Posted by AK on 11.2007 音楽   0 comments   0 trackback
Tag :m-flo lotta love B系 MINMI
ガチンコ小学生が過激に踊りまくり、飲みまくり
現代版『ダウンタウン物語』はB系でノリノリです


 生涯で最初に買ったポップスアルバムがglobeのファースト、といえば何やら自分が健全な20代に思えてくる。アッパーミドルに憧れていた母親のせいで、私は幼少時からバイオリンを嗜んでおり、家のリビングでかかるBGMもロマン派を中核とした19世紀の西欧クラシック音楽であった。そんな私がなぜglobe。これには海よりも深いわけがある。

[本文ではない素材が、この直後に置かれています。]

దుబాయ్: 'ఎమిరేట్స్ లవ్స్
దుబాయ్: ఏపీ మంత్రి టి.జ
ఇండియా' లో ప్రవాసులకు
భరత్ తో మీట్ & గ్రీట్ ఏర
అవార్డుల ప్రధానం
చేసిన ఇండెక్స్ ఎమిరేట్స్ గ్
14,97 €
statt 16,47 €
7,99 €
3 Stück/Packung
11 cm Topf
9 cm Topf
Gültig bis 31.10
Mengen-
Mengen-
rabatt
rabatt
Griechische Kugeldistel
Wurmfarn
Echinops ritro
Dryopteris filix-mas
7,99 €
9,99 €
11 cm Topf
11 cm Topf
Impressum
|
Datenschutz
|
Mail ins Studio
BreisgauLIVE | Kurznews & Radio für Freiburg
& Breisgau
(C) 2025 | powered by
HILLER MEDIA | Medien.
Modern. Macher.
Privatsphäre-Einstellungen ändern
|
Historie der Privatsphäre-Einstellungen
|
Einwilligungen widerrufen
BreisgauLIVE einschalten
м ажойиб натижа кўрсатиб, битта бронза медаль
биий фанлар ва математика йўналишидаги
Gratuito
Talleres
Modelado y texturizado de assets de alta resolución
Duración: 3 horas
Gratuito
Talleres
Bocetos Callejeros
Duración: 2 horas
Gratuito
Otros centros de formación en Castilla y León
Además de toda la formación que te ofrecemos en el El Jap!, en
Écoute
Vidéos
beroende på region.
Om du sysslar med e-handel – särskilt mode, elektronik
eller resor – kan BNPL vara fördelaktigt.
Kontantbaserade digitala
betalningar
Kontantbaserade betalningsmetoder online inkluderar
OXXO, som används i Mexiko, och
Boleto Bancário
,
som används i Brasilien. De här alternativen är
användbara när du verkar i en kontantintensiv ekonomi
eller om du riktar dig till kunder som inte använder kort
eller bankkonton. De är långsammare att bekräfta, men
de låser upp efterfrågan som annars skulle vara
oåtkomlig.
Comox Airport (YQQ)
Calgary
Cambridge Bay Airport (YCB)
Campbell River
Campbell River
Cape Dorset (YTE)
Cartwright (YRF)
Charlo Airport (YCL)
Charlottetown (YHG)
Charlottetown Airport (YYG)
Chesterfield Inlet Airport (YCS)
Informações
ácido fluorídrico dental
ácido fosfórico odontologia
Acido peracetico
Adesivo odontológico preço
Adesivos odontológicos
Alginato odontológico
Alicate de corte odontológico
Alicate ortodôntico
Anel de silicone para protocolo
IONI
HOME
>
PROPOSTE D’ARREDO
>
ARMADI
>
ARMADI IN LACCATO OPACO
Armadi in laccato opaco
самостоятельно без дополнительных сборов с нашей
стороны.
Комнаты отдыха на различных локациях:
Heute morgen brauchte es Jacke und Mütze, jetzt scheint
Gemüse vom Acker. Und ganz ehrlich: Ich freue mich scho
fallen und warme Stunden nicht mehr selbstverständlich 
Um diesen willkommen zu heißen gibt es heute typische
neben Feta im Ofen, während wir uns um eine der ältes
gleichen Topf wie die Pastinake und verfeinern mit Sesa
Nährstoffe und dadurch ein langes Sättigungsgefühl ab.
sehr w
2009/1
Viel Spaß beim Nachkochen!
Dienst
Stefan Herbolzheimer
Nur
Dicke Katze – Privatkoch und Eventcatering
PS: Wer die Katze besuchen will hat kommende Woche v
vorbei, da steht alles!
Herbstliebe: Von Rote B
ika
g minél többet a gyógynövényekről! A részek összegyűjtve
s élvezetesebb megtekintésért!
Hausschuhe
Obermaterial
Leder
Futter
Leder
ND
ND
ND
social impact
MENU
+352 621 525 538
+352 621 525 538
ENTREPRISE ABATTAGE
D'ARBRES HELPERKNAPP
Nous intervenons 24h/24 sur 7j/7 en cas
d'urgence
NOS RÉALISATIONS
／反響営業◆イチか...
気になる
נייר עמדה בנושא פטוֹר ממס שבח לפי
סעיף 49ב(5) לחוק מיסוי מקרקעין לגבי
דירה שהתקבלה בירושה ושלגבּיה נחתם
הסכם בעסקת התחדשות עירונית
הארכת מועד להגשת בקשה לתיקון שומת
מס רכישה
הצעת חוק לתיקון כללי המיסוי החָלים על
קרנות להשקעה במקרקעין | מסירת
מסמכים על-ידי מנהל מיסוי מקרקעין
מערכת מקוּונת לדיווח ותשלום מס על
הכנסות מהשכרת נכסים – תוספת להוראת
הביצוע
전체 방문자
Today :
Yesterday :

 小学生時代はまだいい。ちょっとぐらい流行りの音楽に疎くたって、それは個性の一環としてスクールカースト内で一定の地位に安住できる。だが、同級生らが次々と俗化されていく中学時代となると、そうはいかない。小室ファミリーを全員知らなければ人間じゃないと言わんばかりの重苦しい空気。毎週金曜日はドラえもんじゃなくてミュージックステーションを見るのが日本の中学生の正しいライフスタイル、という無言の圧力

 正直、日本のポップスがそれほど質の高いものとは(今でも)思えないのだが、文化としてのポップスが個人の嗜好よりも優先される我が国の悪しきAVEXストリームにはちょっと抗い難い。20代も半ばを過ぎた今となっては、そんなものは至極どうでもいいことの部類に入るのだけれど、多感な中学時代となればそうもいかないのだ。

 農林水産省が病気まみれの米国産牛肉を買わなければならないように、日本の中学生はナケナシのお小遣いをAVEXのCDへつぎ込まなければいけない……10年前はそんな時代であった。私の周りだけかもしれないけれど。

 そういうわけで、中学生時分の私がひと月の小遣いを全額出して買ったのが、globeのアルバムなのである。とは言ってもこれ、実を言うと、今聴いてもまんざらでもないCDなのだ。何せ中学時代である。物の印象や思い出がいちばん残りやすい時期に買ったアルバムである。心に残らないわけがない。深夜FMで『Precious Memories』が流れて目頭を熱くするのは私だけではないだろう。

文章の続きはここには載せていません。